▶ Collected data
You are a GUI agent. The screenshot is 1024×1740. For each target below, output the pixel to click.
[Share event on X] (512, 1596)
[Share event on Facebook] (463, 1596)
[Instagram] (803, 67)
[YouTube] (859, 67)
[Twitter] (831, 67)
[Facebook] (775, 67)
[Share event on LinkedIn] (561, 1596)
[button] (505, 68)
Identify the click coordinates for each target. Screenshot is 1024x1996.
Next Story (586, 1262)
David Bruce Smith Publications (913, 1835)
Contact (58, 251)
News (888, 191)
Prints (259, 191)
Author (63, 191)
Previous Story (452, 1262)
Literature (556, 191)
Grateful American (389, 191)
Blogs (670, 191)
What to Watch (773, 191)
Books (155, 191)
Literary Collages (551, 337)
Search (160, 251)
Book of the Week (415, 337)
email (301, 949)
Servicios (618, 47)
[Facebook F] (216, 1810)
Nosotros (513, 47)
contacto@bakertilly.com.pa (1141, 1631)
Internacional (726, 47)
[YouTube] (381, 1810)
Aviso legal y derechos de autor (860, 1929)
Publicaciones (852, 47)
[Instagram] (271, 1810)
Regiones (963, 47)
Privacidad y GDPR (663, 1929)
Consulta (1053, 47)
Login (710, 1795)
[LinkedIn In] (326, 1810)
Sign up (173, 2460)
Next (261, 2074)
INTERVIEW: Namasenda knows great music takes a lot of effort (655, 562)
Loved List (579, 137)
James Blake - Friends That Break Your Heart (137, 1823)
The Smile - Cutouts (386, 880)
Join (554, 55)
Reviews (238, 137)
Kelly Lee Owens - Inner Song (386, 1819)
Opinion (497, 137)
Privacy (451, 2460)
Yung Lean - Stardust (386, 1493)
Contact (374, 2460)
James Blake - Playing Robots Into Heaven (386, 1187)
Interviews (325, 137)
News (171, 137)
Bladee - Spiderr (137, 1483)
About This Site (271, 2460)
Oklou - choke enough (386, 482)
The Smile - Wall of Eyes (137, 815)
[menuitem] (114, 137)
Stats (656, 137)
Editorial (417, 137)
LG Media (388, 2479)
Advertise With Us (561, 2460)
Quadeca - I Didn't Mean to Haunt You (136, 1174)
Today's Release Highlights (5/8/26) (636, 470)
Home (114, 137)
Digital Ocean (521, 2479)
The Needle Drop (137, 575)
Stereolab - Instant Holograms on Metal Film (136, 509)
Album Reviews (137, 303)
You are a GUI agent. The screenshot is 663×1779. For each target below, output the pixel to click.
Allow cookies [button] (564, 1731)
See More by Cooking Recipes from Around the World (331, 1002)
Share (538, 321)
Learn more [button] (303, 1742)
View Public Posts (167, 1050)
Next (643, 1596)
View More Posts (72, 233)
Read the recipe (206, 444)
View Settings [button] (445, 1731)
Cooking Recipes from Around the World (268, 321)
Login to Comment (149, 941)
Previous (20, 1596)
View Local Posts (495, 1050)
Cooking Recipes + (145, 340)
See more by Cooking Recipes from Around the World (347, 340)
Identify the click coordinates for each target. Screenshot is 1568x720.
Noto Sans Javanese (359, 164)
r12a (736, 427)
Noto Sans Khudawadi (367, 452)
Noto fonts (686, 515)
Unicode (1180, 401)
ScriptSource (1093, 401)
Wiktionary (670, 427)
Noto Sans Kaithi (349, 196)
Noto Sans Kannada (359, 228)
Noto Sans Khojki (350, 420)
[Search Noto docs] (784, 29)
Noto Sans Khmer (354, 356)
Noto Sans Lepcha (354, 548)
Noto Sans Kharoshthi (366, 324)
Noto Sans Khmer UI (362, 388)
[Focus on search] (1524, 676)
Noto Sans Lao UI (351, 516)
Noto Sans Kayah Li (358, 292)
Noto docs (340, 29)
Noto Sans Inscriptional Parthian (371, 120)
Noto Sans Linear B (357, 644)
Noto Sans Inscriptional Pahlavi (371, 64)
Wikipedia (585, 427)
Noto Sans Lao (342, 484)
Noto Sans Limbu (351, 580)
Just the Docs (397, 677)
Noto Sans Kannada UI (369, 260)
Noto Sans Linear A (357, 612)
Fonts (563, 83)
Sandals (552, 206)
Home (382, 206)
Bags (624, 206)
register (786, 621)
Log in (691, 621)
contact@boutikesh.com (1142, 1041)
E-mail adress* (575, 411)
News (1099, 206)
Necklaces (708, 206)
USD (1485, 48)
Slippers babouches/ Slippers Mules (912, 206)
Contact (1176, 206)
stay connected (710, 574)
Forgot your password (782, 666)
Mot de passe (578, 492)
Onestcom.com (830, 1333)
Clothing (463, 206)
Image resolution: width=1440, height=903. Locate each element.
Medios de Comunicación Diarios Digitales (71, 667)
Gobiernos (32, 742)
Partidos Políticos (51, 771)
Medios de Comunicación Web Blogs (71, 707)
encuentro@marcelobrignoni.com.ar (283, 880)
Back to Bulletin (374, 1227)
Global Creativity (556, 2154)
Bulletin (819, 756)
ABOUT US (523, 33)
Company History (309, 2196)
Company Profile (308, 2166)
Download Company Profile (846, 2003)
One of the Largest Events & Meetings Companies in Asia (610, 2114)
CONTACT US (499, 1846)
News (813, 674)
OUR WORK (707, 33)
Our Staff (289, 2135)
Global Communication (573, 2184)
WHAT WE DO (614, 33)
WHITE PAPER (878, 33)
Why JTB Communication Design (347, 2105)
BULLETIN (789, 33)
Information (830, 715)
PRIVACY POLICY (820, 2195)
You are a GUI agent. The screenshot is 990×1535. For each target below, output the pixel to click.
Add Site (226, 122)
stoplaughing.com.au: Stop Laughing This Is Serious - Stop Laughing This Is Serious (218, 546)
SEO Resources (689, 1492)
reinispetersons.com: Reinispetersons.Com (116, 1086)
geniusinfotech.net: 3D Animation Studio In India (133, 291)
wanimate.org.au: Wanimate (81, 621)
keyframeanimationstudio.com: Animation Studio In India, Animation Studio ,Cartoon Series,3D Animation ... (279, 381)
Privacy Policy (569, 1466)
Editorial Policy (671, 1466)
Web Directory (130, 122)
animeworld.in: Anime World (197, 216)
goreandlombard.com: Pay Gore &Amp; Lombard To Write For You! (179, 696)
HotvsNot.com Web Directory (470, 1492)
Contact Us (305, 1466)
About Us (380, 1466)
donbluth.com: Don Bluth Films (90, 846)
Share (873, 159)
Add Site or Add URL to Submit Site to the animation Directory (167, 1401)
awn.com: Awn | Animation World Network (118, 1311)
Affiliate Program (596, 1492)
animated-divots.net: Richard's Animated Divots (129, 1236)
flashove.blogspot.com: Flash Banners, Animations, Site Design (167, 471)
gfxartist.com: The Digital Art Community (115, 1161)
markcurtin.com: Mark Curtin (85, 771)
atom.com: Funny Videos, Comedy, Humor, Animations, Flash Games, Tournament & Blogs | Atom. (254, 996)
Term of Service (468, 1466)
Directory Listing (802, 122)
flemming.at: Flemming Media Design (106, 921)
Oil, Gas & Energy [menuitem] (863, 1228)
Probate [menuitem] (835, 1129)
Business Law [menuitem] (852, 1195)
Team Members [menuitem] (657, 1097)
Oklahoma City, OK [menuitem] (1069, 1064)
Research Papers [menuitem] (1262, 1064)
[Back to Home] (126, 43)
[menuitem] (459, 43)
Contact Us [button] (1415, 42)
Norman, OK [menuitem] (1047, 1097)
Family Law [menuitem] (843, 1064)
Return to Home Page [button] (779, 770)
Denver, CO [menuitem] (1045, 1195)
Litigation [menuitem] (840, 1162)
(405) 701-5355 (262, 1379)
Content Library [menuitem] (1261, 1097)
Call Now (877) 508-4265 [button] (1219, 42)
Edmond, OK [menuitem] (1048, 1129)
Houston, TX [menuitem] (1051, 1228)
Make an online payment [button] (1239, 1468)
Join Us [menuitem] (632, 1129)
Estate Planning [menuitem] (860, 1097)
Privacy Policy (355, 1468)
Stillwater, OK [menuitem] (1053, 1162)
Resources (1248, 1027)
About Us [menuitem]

▶ EXERCISE BRIEF
The expected output is the exact run of lines from the start of the entries through the line with "Contact (374, 2460)", inclusive.

▶ EXERCISE RESULT
You are a GUI agent. The screenshot is 1024×1740. For each target below, output the pixel to click.
[Share event on X] (512, 1596)
[Share event on Facebook] (463, 1596)
[Instagram] (803, 67)
[YouTube] (859, 67)
[Twitter] (831, 67)
[Facebook] (775, 67)
[Share event on LinkedIn] (561, 1596)
[button] (505, 68)
Identify the click coordinates for each target. Screenshot is 1024x1996.
Next Story (586, 1262)
David Bruce Smith Publications (913, 1835)
Contact (58, 251)
News (888, 191)
Prints (259, 191)
Author (63, 191)
Previous Story (452, 1262)
Literature (556, 191)
Grateful American (389, 191)
Blogs (670, 191)
What to Watch (773, 191)
Books (155, 191)
Literary Collages (551, 337)
Search (160, 251)
Book of the Week (415, 337)
email (301, 949)
Servicios (618, 47)
[Facebook F] (216, 1810)
Nosotros (513, 47)
contacto@bakertilly.com.pa (1141, 1631)
Internacional (726, 47)
[YouTube] (381, 1810)
Aviso legal y derechos de autor (860, 1929)
Publicaciones (852, 47)
[Instagram] (271, 1810)
Regiones (963, 47)
Privacidad y GDPR (663, 1929)
Consulta (1053, 47)
Login (710, 1795)
[LinkedIn In] (326, 1810)
Sign up (173, 2460)
Next (261, 2074)
INTERVIEW: Namasenda knows great music takes a lot of effort (655, 562)
Loved List (579, 137)
James Blake - Friends That Break Your Heart (137, 1823)
The Smile - Cutouts (386, 880)
Join (554, 55)
Reviews (238, 137)
Kelly Lee Owens - Inner Song (386, 1819)
Opinion (497, 137)
Privacy (451, 2460)
Yung Lean - Stardust (386, 1493)
Contact (374, 2460)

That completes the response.